The second area is the Arab Maghreb. The 100 million people who live in Algeria, Tunisia and Morocco are very poorly represented by having just a trade office in Libya. Of course, that has been abandoned. We are represented in Morocco from Paris, of all places, and in many of those other places from Cairo. It is simply inadequate, and it is embarrassing that both Ukraine and Morocco have embassies here and there is no equivalent representation in their country. It is important as Australia grows that political leadership stands up to that sort of Hansonite element in Australia—or even that element in the Australian press which is constantly questioning the expenditure of federal governments—and says, ‘Yes, we do need serious representation overseas because we are a serious country.’

I turn to the Indonesian education project in my last few minutes. The Indonesian education partnership is a program that I am very familiar with. With an Australian parliamentary delegation I went to Aceh after the tsunami and saw that you could build a new school for 400 kids in Indonesia for $250,000. I cannot tell you the expressions of the teachers and the parents and what a great impression it made on all of us to see how Australian public money had been used in exactly the right way. Of course we need to spend money on pensioners, poor people, education and flood relief—all the kinds of worthy projects that we have in Australia—but this was the cutting edge of Australia’s national interest. If you were there and saw the alternatives that the Indonesians were faced with, you would understand why this is in the Australian national interest.

The prospect of cutting this program is so against Australia’s foreign policy interests and, indeed, national security interests. I want to elaborate. In places like Java and Aceh the alternative is a school perhaps funded by Saudi Arabia where there is rote learning of the Koran by poor Indonesian kids. When this is presented to them, what do the Australian people think is a better alternative: doing that and going on to be the graduates of Abu Bakar Bashir’s infamous madrasahs or learning computing science; English; their own language, Bahasa; and emerging with some economic hope for the future? Fortunately, the past Australian governments, including the Howard government, and this current Australian government have had a massive program of building schools.
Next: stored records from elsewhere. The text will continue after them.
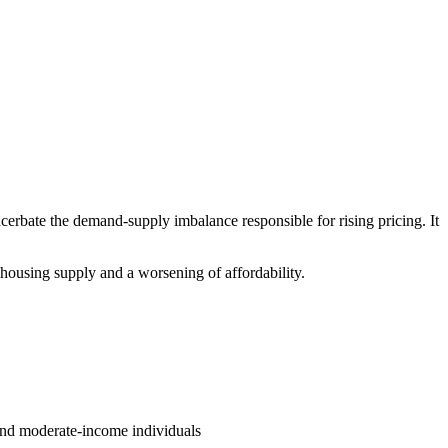
cerbate the demand-supply imbalance responsible for rising pricing. It
n housing supply and a worsening of affordability.
 and moderate-income individuals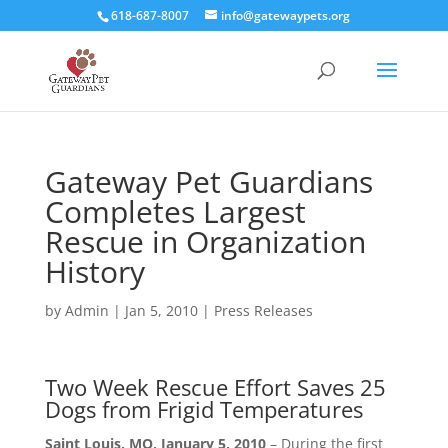
618-687-8007
info@gatewaypets.org
Gateway Pet Guardians
Completes Largest
Rescue in Organization
History
by
Admin
|
Jan 5, 2010
|
Press Releases
Two Week Rescue Effort Saves 25
Dogs from Frigid Temperatures
Saint Louis, MO, January 5, 2010
– During the first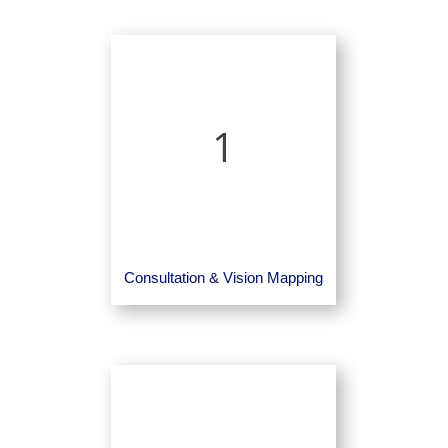
1
Consultation & Vision Mapping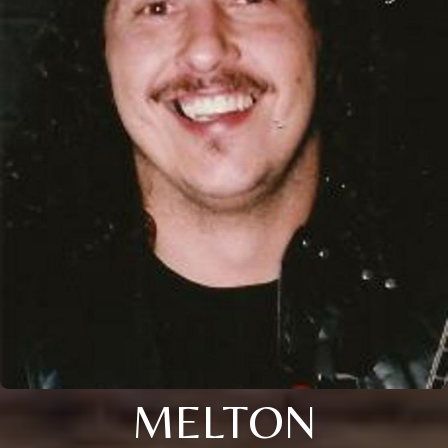
MELTON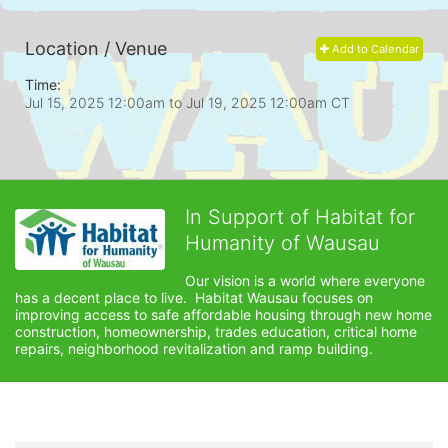
Location / Venue
Add to Calendar
Time:
Jul 15, 2025 12:00am
to
Jul 19, 2025 12:00am CT
In Support of Habitat for
Humanity of Wausau
Our vision is a world where everyone 
has a decent place to live.  Habitat Wausau focuses on 
improving access to safe affordable housing through new home 
construction, homeownership, trades education, critical home 
repairs, neighborhood revitalization and ramp building.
We have built 330,000 new school places and 2,000 junior secondary schools between 2005 and 2007. It is a program we can be very proud of and which under no circumstances should be cut.

There is probably no-one in this parliament who is more concerned with the effects of international terrorism than me. I defer to no-one on that issue. But this is an issue where the mutual benefit of the two countries is very clear. I think it is embarrassing that the idea of cutting the Indonesian program was made just after the Queensland flood, when the Foreign Minister of Indonesia, Marty Natalegawa, came to Brisbane pledging $1 million from the poor people of Indonesia towards the Queensland Premier’s flood relief program. What kind of image of Australia does that send to the hundreds of millions of Indonesians?

Two weeks ago police in Indonesia arrested six teenagers, four of them enrolled at one of these extremist schools. If these teenagers had been enrolled at a school built by Australia where they had the opportunity to learn English, Bahasa and perhaps computing science, perhaps they would have had a different view of the world. I urge the opposition to rethink this kind of policy and have a broader vision of the Australian national interest.